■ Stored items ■
****
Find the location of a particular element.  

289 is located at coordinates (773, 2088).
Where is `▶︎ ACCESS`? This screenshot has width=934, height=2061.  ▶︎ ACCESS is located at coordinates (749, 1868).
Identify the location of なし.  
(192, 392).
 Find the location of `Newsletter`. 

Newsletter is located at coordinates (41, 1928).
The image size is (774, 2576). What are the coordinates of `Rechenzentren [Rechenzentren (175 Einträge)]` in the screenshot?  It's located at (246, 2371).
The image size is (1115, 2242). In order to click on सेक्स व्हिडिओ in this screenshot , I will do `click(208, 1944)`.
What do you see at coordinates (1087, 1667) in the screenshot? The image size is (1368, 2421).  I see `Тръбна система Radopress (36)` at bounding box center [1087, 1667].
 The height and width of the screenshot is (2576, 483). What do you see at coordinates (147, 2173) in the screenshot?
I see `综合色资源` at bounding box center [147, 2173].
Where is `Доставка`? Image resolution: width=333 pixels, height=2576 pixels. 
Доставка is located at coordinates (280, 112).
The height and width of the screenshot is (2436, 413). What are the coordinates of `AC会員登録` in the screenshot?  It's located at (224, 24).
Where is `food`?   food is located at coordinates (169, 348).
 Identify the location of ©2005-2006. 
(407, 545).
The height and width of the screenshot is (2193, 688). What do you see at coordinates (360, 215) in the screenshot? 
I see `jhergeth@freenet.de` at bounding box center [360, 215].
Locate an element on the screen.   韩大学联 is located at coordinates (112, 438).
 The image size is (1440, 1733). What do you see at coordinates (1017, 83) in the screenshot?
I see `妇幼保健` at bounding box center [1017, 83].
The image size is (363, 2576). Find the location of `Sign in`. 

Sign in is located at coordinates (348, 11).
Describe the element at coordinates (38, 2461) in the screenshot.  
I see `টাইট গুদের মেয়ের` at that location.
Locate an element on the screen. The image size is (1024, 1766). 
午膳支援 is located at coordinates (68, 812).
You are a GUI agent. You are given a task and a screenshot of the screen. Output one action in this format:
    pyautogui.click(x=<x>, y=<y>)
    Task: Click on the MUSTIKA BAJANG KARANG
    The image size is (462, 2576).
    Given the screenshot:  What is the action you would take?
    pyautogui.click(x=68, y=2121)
****
■ Exercise details ■
Return each record exactly as given.

■ Worked solution ■
Find the location of a particular element.  

289 is located at coordinates (773, 2088).
Where is `▶︎ ACCESS`? This screenshot has width=934, height=2061.  ▶︎ ACCESS is located at coordinates (749, 1868).
Identify the location of なし.  
(192, 392).
 Find the location of `Newsletter`. 

Newsletter is located at coordinates (41, 1928).
The image size is (774, 2576). What are the coordinates of `Rechenzentren [Rechenzentren (175 Einträge)]` in the screenshot?  It's located at (246, 2371).
The image size is (1115, 2242). In order to click on सेक्स व्हिडिओ in this screenshot , I will do `click(208, 1944)`.
What do you see at coordinates (1087, 1667) in the screenshot? The image size is (1368, 2421).  I see `Тръбна система Radopress (36)` at bounding box center [1087, 1667].
 The height and width of the screenshot is (2576, 483). What do you see at coordinates (147, 2173) in the screenshot?
I see `综合色资源` at bounding box center [147, 2173].
Where is `Доставка`? Image resolution: width=333 pixels, height=2576 pixels. 
Доставка is located at coordinates (280, 112).
The height and width of the screenshot is (2436, 413). What are the coordinates of `AC会員登録` in the screenshot?  It's located at (224, 24).
Where is `food`?   food is located at coordinates (169, 348).
 Identify the location of ©2005-2006. 
(407, 545).
The height and width of the screenshot is (2193, 688). What do you see at coordinates (360, 215) in the screenshot? 
I see `jhergeth@freenet.de` at bounding box center [360, 215].
Locate an element on the screen.   韩大学联 is located at coordinates (112, 438).
 The image size is (1440, 1733). What do you see at coordinates (1017, 83) in the screenshot?
I see `妇幼保健` at bounding box center [1017, 83].
The image size is (363, 2576). Find the location of `Sign in`. 

Sign in is located at coordinates (348, 11).
Describe the element at coordinates (38, 2461) in the screenshot.  
I see `টাইট গুদের মেয়ের` at that location.
Locate an element on the screen. The image size is (1024, 1766). 
午膳支援 is located at coordinates (68, 812).
You are a GUI agent. You are given a task and a screenshot of the screen. Output one action in this format:
    pyautogui.click(x=<x>, y=<y>)
    Task: Click on the MUSTIKA BAJANG KARANG
    The image size is (462, 2576).
    Given the screenshot:  What is the action you would take?
    pyautogui.click(x=68, y=2121)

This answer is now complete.